A escola assume um papel fundamental na vida de todas as crianças e jovens que a frequentam, bem como na das suas famílias.

Se para a maioria dos alunos, o percurso escolar é vivido sem grandes sobressaltos, muitos há, no entanto, que, pelas mais diversas razões, vêem o seu sucesso escolar comprometido.

São muitas as dificuldades que podem interferir de forma negativa com o desempenho académico de muitas crianças e jovens, dificuldades essas a que pais, professores e outros agentes educativos devem estar atentos, uma vez que, constituem, na maioria das vezes, motivo para procurar ajuda especializada.
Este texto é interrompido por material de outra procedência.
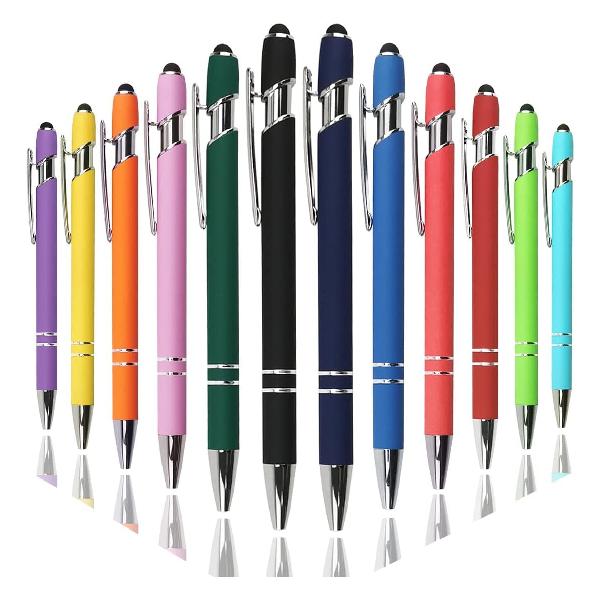 Where is `pens on left side`? The height and width of the screenshot is (600, 600). pens on left side is located at coordinates (46, 280), (84, 285), (124, 288), (174, 289), (223, 291), (277, 291). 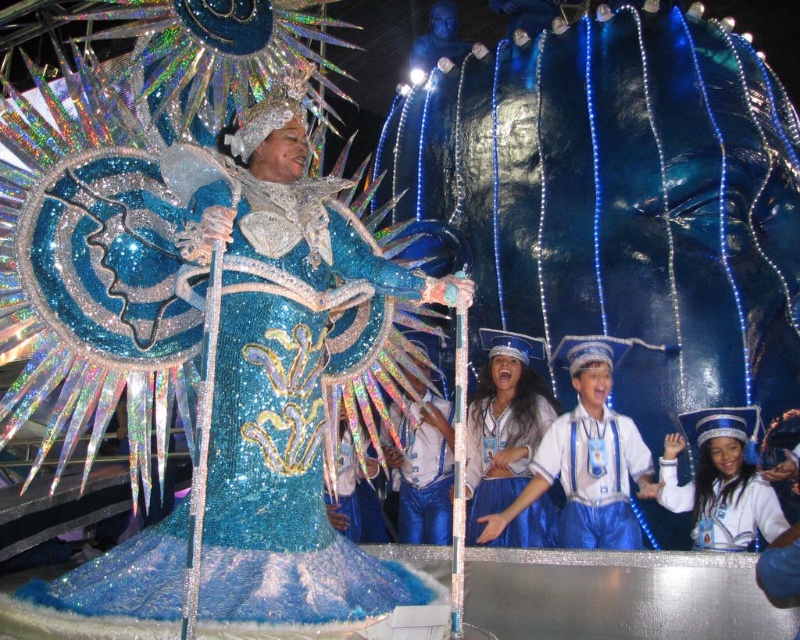 You are a photographer trying to capture a photo of the blue sequined pants at center and the shiny blue hat at lower right. The camera you are using has a maximum focus range of 25 meters. Will you be able to capture both objects in focus simultaneously?

The shiny blue hat at lower right and blue sequined pants at center are 24.46 meters apart. Since the distance between them is within the camera maximum focus range of 25 meters, you can capture both objects in focus simultaneously.

You are a photographer at the event and want to capture a photo that includes both the shiny blue hat at lower right and the blue sequined skirt at center. Which object should you focus on first to ensure both are in frame?

Since the shiny blue hat at lower right is shorter than the blue sequined skirt at center, you should focus on the shiny blue hat at lower right first to ensure both are in frame.

You are a photographer standing at point (396,291). You want to capture the entire group of performers in one shot. The camera has a maximum zoom range of 50 meters. Can you fit them all in the frame?

The performers are 59.46 meters apart, which exceeds the camera maximum zoom range of 50 meters. You cannot fit them all in the frame.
Neste sentido, importa esclarecer alguns aspetos relativos à consulta de avaliação e intervenção psicopedagógica, a qual pretende, precisamente, dar resposta a uma multiplicidade de problemáticas associadas às dificuldades escolares, nomeadamente:

  • dificuldades de aprendizagem (generalizadas ou específicas ao nível da leitura, escrita, cálculo, entre outras);
  • fraco rendimento académico;
  • baixa motivação escolar;
  • dificuldades emocionais;
  • problemas de comportamento e de socialização;
  • indecisão vocacional.

De um modo geral, a avaliação psicopedagógica implica um conjunto de 3 a 4 sessões, sendo a primeira e a última realizadas com os pais, no sentido de, respetivamente: i) averiguar o motivo da consulta e recolher junto dos mesmos informações importantes acerca do desenvolvimento da criança ou jovem; ii) devolver a informação e o aconselhamento ou proposta de intervenção.

Os métodos e técnicas de avaliação utilizados prendem-se, essencialmente, com entrevistas, observação direta, inventários de comportamento (para pais, professores e criança/jovem), instrumentos de avaliação (estandardizados e não estandardizados) dos domínios cognitivo, neuropsicológico, pedagógico e emocional, e a análise de diferentes materiais escritos/produzidos pela criança ou pelo jovem, que permitam a reconstituição do seu percurso escolar.

Pretende-se, para além de despistar um conjunto de problemáticas, compreender, de forma sistémica, a criança ou o jovem, bem como as suas verdadeiras dificuldades.

E porque tão importante como perceber as dificuldades que cada criança ou jovem evidencia, é, também, potenciar as suas áreas fortes e encontrar estratégias que lhes permitam ultrapassar tais dificuldades, assume particular relevância a intervenção. Esta passa sempre pela articulação das propostas reeducativas com os técnicos das escolas, ou outros que se revelem importantes no processo educativo da criança ou jovem em questão. Em consulta, é elaborado um plano de intervenção específico para cada caso, privilegiando-se o recurso a metodologias e técnicas de reeducação diversas – que têm, grosso modo, como princípios base a promoção de aprendizagens multissensoriais, um ensino direto e explícito, estruturado e cumulativo e a automatização das competências aprendidas.

As sessões de intervenção deverão ter frequência semanal e o trabalho efetuado deverá, sempre que possível, ser reforçado em casa, com o apoio dos pais, os quais estão, inevitavelmente, envolvidos em todo este processo e assumem um papel preponderante no mesmo.